#### Task prompt:
Only lines containing "evenodd" are wanted from the data below. Copy those lines.

#### Extracted information:

>>>

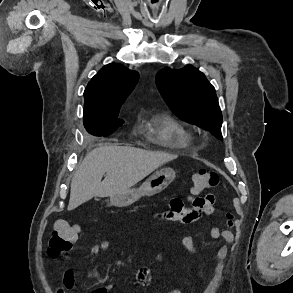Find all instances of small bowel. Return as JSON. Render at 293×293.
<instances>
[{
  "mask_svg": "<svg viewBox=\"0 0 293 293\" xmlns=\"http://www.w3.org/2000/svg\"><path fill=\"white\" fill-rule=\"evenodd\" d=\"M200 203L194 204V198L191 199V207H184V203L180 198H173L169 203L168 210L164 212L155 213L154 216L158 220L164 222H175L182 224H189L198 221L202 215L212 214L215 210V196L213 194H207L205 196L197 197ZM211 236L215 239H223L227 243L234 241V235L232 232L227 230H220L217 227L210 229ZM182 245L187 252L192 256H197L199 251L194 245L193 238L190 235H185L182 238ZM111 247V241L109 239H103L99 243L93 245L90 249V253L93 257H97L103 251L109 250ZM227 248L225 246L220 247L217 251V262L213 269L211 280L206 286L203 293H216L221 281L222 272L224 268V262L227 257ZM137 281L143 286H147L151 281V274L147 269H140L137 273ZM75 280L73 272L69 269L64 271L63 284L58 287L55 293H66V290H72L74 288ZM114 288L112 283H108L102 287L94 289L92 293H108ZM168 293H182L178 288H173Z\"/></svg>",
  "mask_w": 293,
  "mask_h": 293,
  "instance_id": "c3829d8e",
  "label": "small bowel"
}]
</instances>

<<<
>>>

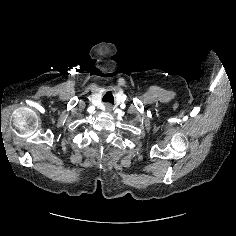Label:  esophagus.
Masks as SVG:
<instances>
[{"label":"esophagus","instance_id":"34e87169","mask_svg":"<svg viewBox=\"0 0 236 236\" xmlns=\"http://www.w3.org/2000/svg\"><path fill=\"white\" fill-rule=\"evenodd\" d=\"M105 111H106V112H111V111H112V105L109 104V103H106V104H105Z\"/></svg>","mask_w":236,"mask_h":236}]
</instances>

<<<

#### Exercise output:
  "mask_svg": "<svg viewBox=\"0 0 293 293\" xmlns=\"http://www.w3.org/2000/svg\"><path fill=\"white\" fill-rule=\"evenodd\" d=\"M200 203L194 204V198L191 199V207H184V203L180 198H173L169 203L168 210L164 212L155 213L154 216L158 220L164 222H175L182 224H189L198 221L202 215L212 214L215 210V196L213 194H207L205 196L197 197ZM211 236L215 239H223L227 243L234 241V235L232 232L227 230H220L217 227L210 229ZM182 245L187 252L192 256H197L199 251L194 245L193 238L190 235H185L182 238ZM111 247V241L109 239H103L99 243L93 245L90 249V253L93 257H97L103 251L109 250ZM227 248L225 246L220 247L217 251V262L213 269L211 280L206 286L203 293H216L221 281L222 272L224 268V262L227 257ZM137 281L143 286H147L151 281V274L147 269H140L137 273ZM75 280L73 272L69 269L64 271L63 284L58 287L55 293H66V290H72L74 288ZM114 288L112 283H108L102 287L94 289L92 293H108ZM168 293H182L178 288H173Z\"/></svg>",
[{"label":"esophagus","instance_id":"34e87169","mask_svg":"<svg viewBox=\"0 0 236 236\" xmlns=\"http://www.w3.org/2000/svg\"><path fill=\"white\" fill-rule=\"evenodd\" d=\"M105 111H106V112H111V111H112V105L109 104V103H106V104H105Z\"/></svg>","mask_w":236,"mask_h":236}]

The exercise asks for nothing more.